Livia Kodaly lives in a space-based habitat, in a culture that to some degree neighbors and to some degree overlaps in physical territory with other cultures that are separated from each other by software horizons that prevent members of one culture from using or even perceiving the technology and artifacts appropriate to other cultures. Livia herself is part of a small group that can perceive and interact with other culture, and who act as cultural ambassadors and take on the task of deciding when declining cultures have been sufficiently abandoned that their resources can be reallocated to thriving existing or new cultures. This is a contentious enough task that Livia's life is hardly stress-free even before Qiingi, a man from a more nature-oriented neighboring/overlapping culture tells her that the Ancestors-the people Livia's culture calls the Founders-have returned and are behaving very strangely. In short order the horizons separating the many cultures of the habitat are under full-scale attack and falling rapidly, while Livia, Qiingi, and Aaron, an old friend of Livia's, are fleeing for their lives, knowing nothing about their enemy except that it's apparently called 3340, and it hates the horizons that let the cultures maintain themselves intact.
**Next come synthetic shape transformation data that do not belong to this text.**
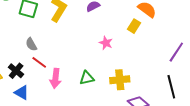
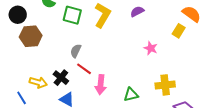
gray semicircle: (31, 44) -> (76, 51), turned 56
green triangle: (87, 78) -> (131, 95), moved

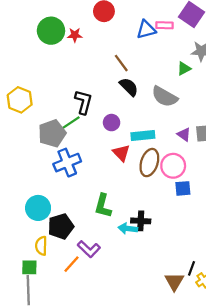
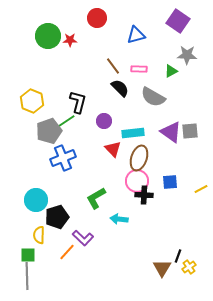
pink rectangle: (164, 25) -> (139, 69), moved
yellow hexagon: (20, 100) -> (32, 101), moved
purple triangle: (184, 134) -> (171, 132), size x1.6
pink circle: (173, 166) -> (137, 181), moved
green L-shape: (103, 206) -> (96, 198), turned 45
black cross: (141, 221) -> (144, 195), moved

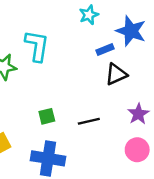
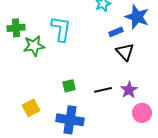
black triangle: (116, 74) -> (125, 52), turned -48
purple star: (138, 114) -> (129, 90), moved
Up to this point, they at least know what the rules are supposed to be. Once they make a truly insane escape from the habitat and their unlikely vehicle gets picked up, things get much stranger. Livia, her friends, and the people they meet in what, from their perspective, might as well be Wonderland, all have to completely rewrite the way they think the world works, and why. The question of who or what among the contending parties might be the bad guy, if there is one, becomes amazingly, and amazingly satisfyingly, confused. After the first third of the book, there's really nothing that can be said about it that wouldn't simultaneously be both a spoiler, and completely misleading.

Highly recommended.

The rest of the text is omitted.